Task brief
Reproduce the data below verbatim from the line containing "PUT-IN-BAY SHOWS (328, 337)" through its final line, and produce nothing more.

The data
——

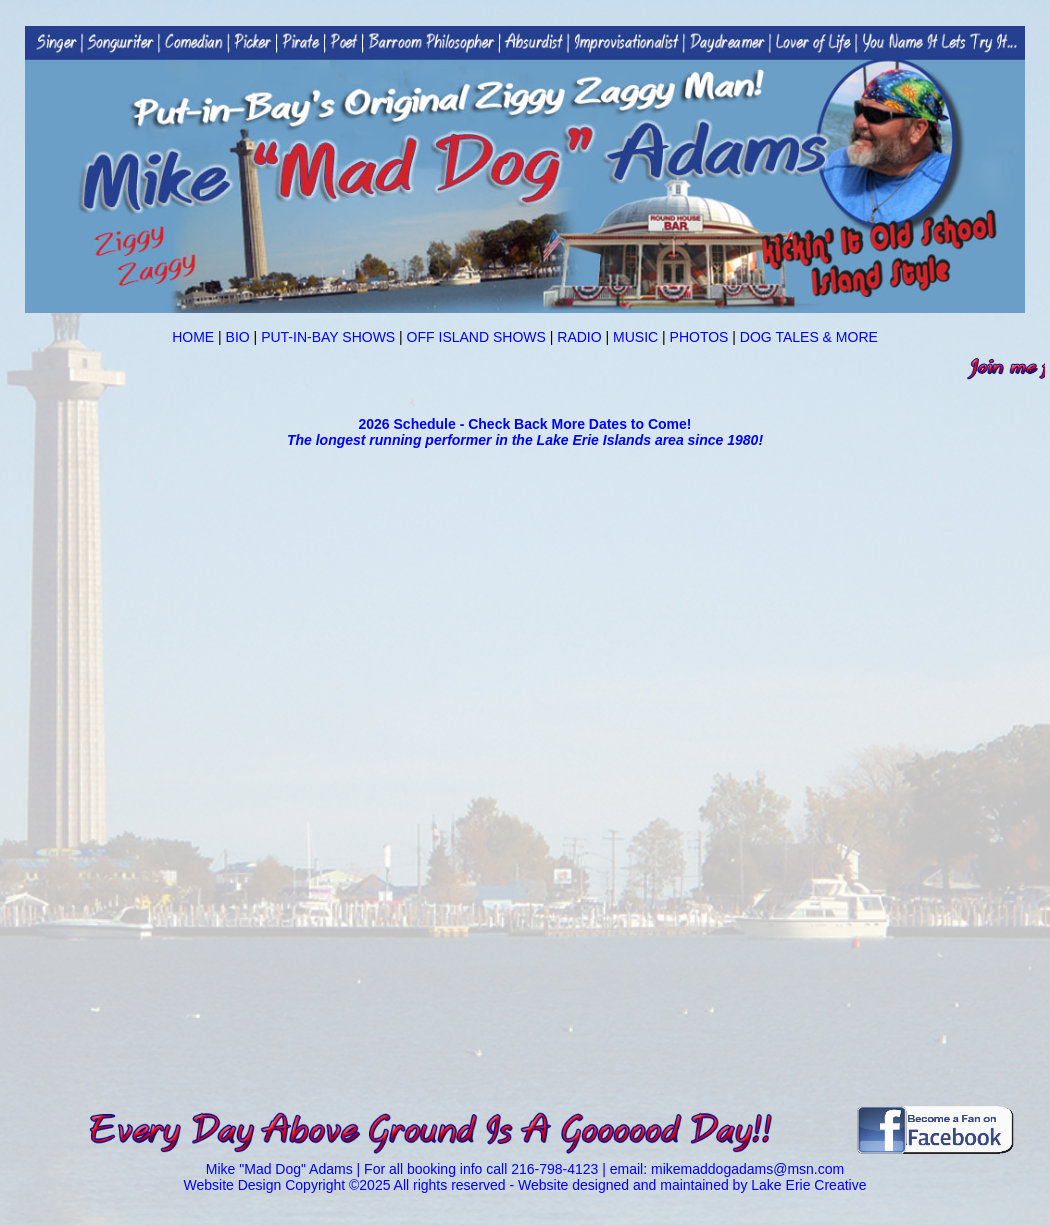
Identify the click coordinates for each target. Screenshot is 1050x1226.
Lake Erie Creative (808, 1185)
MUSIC (635, 337)
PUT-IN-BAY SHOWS (328, 337)
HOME (193, 337)
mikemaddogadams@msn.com (747, 1169)
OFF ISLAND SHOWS (474, 337)
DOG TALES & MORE (807, 337)
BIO (240, 337)
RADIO (581, 337)
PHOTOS (697, 337)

——

Reply
PUT-IN-BAY SHOWS (328, 337)
HOME (193, 337)
mikemaddogadams@msn.com (747, 1169)
OFF ISLAND SHOWS (474, 337)
DOG TALES & MORE (807, 337)
BIO (240, 337)
RADIO (581, 337)
PHOTOS (697, 337)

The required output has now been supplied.